Bill Menke's BLOG Page: Brazilian E85 not a Model for the US

ethanol from sugarcane

More on E85, the gasoline substitute that contains mostly ethanol (grain alcohol) ...

Much has been recently said of Brazil's use of sugarcane-derived ethanol, which, togther with its indegenous petroleum resources, has made that country more-or-less self-sufficient in fuel*.

Brazilians can rightfully be pround of their accomplishments, but Brazil's successful ethanol program ought not to be used as a model for the US.

The reason is that the US already produces roughly the same amount of ethanol as Brazil (4 billion gallons per year each), That's really no suprise: the two countries have similar land areas and both have big agricultural sectors. But Brazil has a somewhat smaller population and a much smaller economy (its GDP is only 10% the size of the US's). Brazil's ethanol goes a long way, accounting for 40% of its fuel. The US's ethanol, though roughly similar in amount, is but a drop in the tank of gas guzzling American SUV's (less than 2% of fuel).
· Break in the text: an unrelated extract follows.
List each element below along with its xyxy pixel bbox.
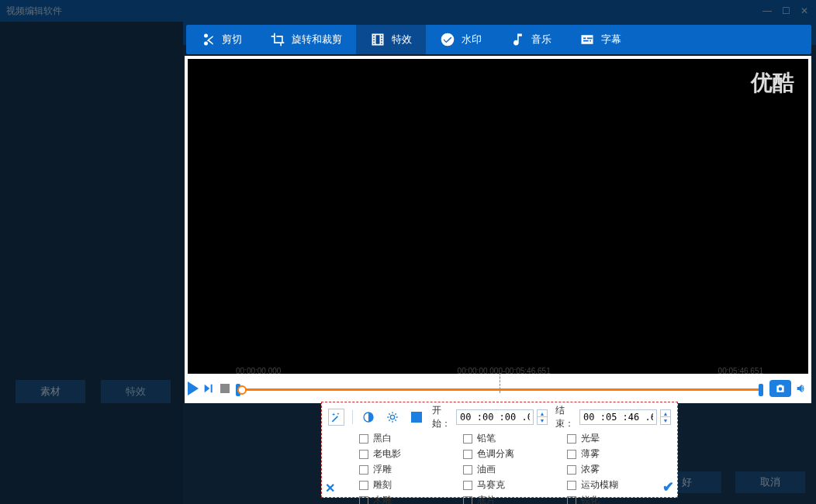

And yet we consume about ten percent of the US corn crop making that ethanol.

An improvement in US automobile fuel economy from 20 to 21 miles per gallon would do more to reduce US gasoline consumption than would doubling US ethanol prodction (or buying all of Brazil's).

*e.g. With big boost from sugar cane, Brazil is satisfying its fuel needs, by Larry Rohter, New York Times, April 10, 2006.